BEGIN DATASET CONTENT

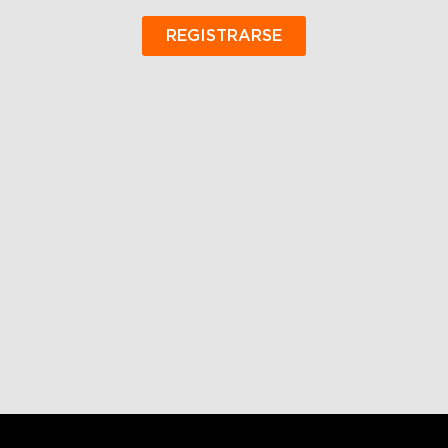
REGISTRARSE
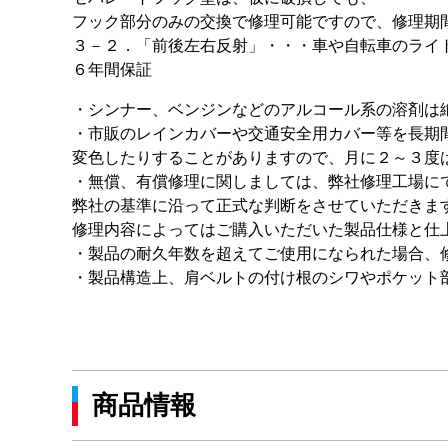
フック部分のみの交換で修理可能ですので、修理期
３－２．「前後左右反射」・・・車や自転車のライ
６年間保証
・シンナー、ベンジンなどのアルコール系の溶剤は
・市販のレインカバーや交通安全用カバー等を長期
変色したりすることがありますので、月に２～３度
・無償、有償修理に関しましては、弊社修理工場に
弊社の基準に沿って正式な判断をさせていただきま
修理内容によってはご購入いただいた製品仕様と仕
・製品の耐久年数を超えてご使用になられた場合、
・製品構造上、肩ベルトの付け根のシワやポケット
商品情報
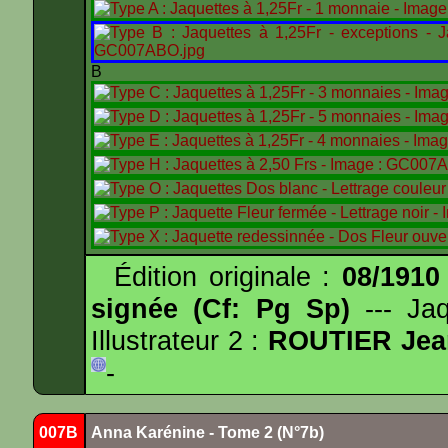
B
Édition originale :
08/1910
signée (Cf: Pg Sp)
--- Ja
Illustrateur 2 :
ROUTIER Jea
-
007B
Anna Karénine - Tome 2 (N°7b)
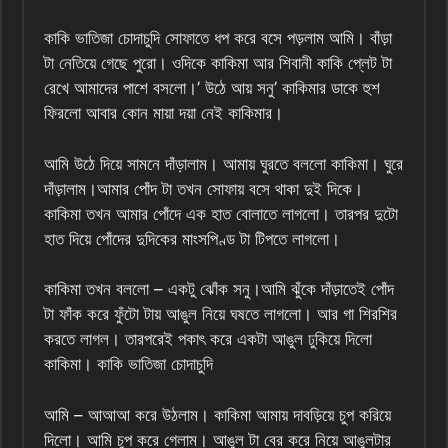
কাকি ভাতিজা চোদাচুদি সোফাতে ধপ করে বসে পড়লাম আমি। বাঁড়া
টা নেতিয়ে গেছে পুরো। ওদিকে কাকিমা আর শিবানী কাকি প্লেট টা
রেখে আমাদের পাশে বসলো।’ উঠে আয় সনু’ কাকিমার ডাকে হুশ
ফিরলো আবার কোন মায়া দয়া নেই কাকিমার।
আমি উঠে দিয়ে সামনে দাঁড়ালাম। আমায় ঘুরতে বললো কাকিমা। ঘুরে
দাঁড়ালাম।আমার পোঁদ টা তখন সোফায় বসে থাকা দুই দিকে।
কাকিমা তখন আমার পোঁদে এক হাত বোলাতে লাগলো। তারপর দুটো
হাত দিয়ে পোঁদের দুদিকের মাংসপিণ্ড টা টিপতে লাগলো।
কাকিমা তখন বললো – একটু ঝোঁক সনু।আমি ঝুঁকে দাঁড়াতেই পোঁদ
টা ফাঁক করে ফুঁটো টায় আঙুল নিয়ে ঘষতে লাগলো। আর গা শিরশির
করতে লাগল। তারপরেই পকাৎ করে একটা আঙুল ঢুকিয়ে দিলো
কাকিমা। কাকি ভাতিজা চোদাচুদি
আমি – আআআ করে উঠলাম। কাকিমা আমায় দাবড়িয়ে চুপ করিয়ে
দিলো। আমি চুপ করে গেলাম। আঙুল টা বের করে নিয়ে আঙুলটার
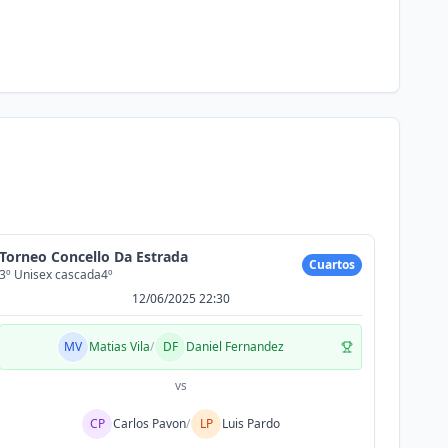
Torneo Concello Da Estrada
Cuartos
3º Unisex cascada4º
12/06/2025 22:30
MV
Matias Vila
/
DF
Daniel Fernandez
vs
CP
Carlos Pavon
/
LP
Luis Pardo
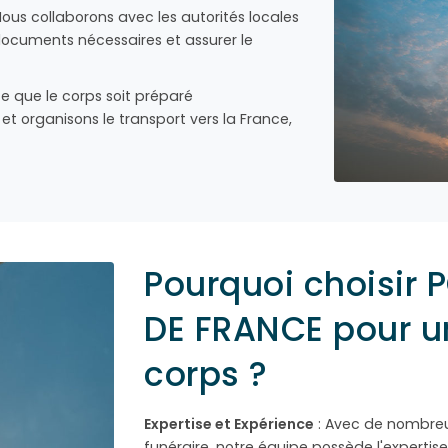
ous collaborons avec les autorités locales
 documents nécessaires et assurer le
ce que le corps soit préparé
 organisons le transport vers la France,
Pourquoi choisir
DE FRANCE pour u
corps ?
Expertise et Expérience
: Avec de nombreu
funéraire, notre équipe possède l'expertise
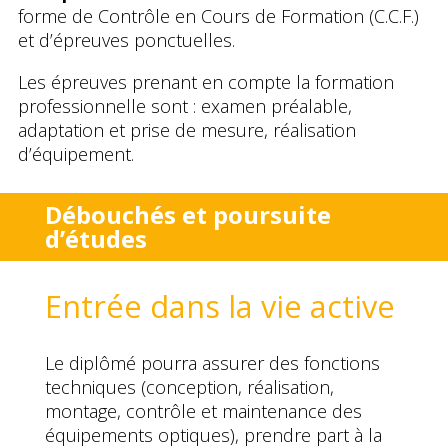
forme de Contrôle en Cours de Formation (C.C.F.)
et d’épreuves ponctuelles.
Les épreuves prenant en compte la formation
professionnelle sont : examen préalable,
adaptation et prise de mesure, réalisation
d’équipement.
Débouchés et poursuite
d’études
Entrée dans la vie active
Le diplômé pourra assurer des fonctions
techniques (conception, réalisation,
montage, contrôle et maintenance des
équipements optiques), prendre part à la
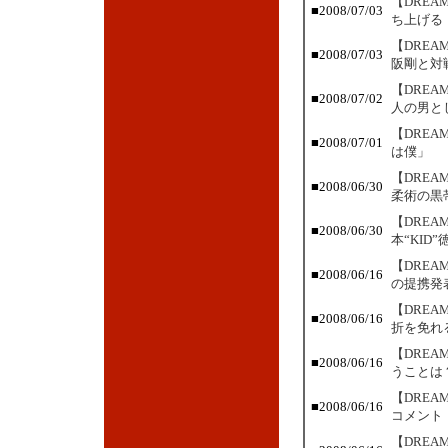
【DRE
■2008/07/03
ち上げる
【DRE
■2008/07/03
阪剛と対
【DRE
■2008/07/02
人の男と
【DRE
■2008/07/01
は僕」
【DRE
■2008/06/30
柔術の黒
【DRE
■2008/06/30
本“KID
【DRE
■2008/06/16
の提携発
【DRE
■2008/06/16
折を免れ
【DRE
■2008/06/16
うことは
【DRE
■2008/06/16
コメント
【DRE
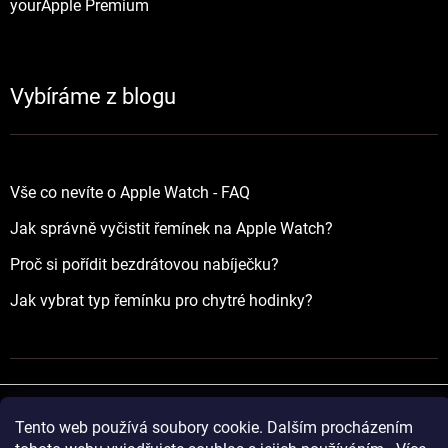
yourApple Premium
Vybíráme z blogu
Vše co nevíte o Apple Watch - FAQ
Jak správně vyčistit řemínek na Apple Watch?
Proč si pořídit bezdrátovou nabíječku?
Jak vybrat typ řemínku pro chytré hodinky?
Tento web používá soubory cookie. Dalším procházením
Vytvořil Shoptet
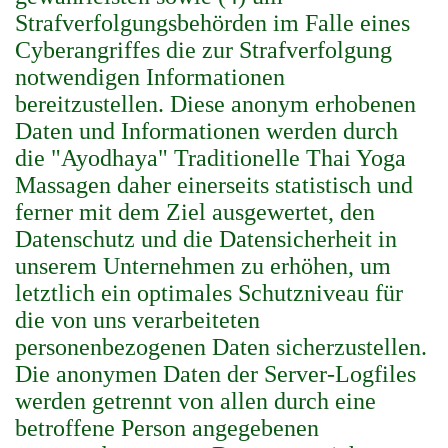
Strafverfolgungsbehörden im Falle eines
Cyberangriffes die zur Strafverfolgung
notwendigen Informationen
bereitzustellen. Diese anonym erhobenen
Daten und Informationen werden durch
die "Ayodhaya" Traditionelle Thai Yoga
Massagen daher einerseits statistisch und
ferner mit dem Ziel ausgewertet, den
Datenschutz und die Datensicherheit in
unserem Unternehmen zu erhöhen, um
letztlich ein optimales Schutzniveau für
die von uns verarbeiteten
personenbezogenen Daten sicherzustellen.
Die anonymen Daten der Server-Logfiles
werden getrennt von allen durch eine
betroffene Person angegebenen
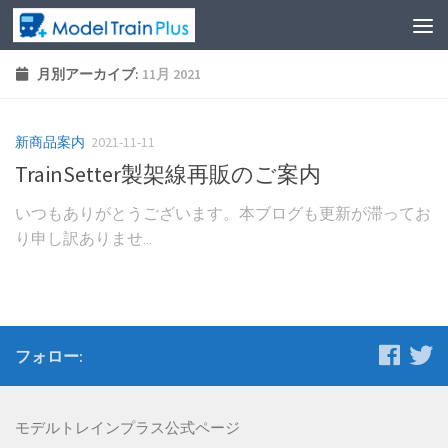
月別アーカイブ:
11月 2021
新商品案内
2021-11-11
TrainSetter製架線再販のご案内
いつもありがとうございます。本ブログも更新が滞ってお
り申し訳ありませ...
フォロー:
モデルトレインプラス公式ページ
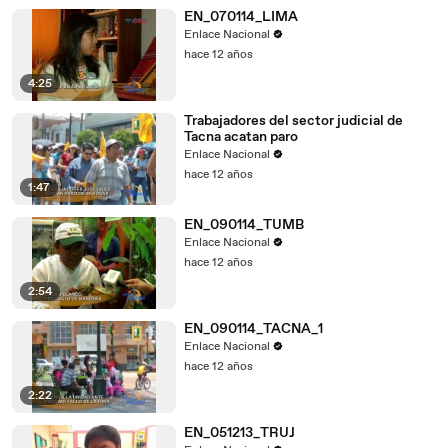
EN_070114_LIMA
Enlace Nacional
hace 12 años
4:25
Trabajadores del sector judicial de
Tacna acatan paro
Enlace Nacional
hace 12 años
1:47
EN_090114_TUMB
Enlace Nacional
hace 12 años
2:54
EN_090114_TACNA_1
Enlace Nacional
hace 12 años
2:22
EN_051213_TRUJ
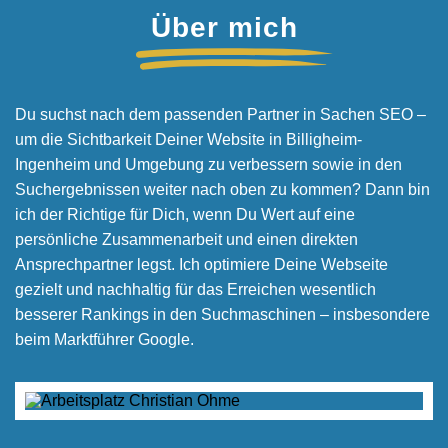
Über mich
Du suchst nach dem passenden Partner in Sachen SEO –
um die Sichtbarkeit Deiner Website in Billigheim-
Ingenheim und Umgebung zu verbessern sowie in den
Suchergebnissen weiter nach oben zu kommen? Dann bin
ich der Richtige für Dich, wenn Du Wert auf eine
persönliche Zusammenarbeit und einen direkten
Ansprechpartner legst. Ich optimiere Deine Webseite
gezielt und nachhaltig für das Erreichen wesentlich
besserer Rankings in den Suchmaschinen – insbesondere
beim Marktführer Google.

END DATASET CONTENT

## PROBLEM REQUIREMENTS
Lines holding the word "werden" in the entries above are the ones to pull out. Copy them all.

## ANSWER FOR THIS EXERCISE
Daten und Informationen werden durch
werden getrennt von allen durch eine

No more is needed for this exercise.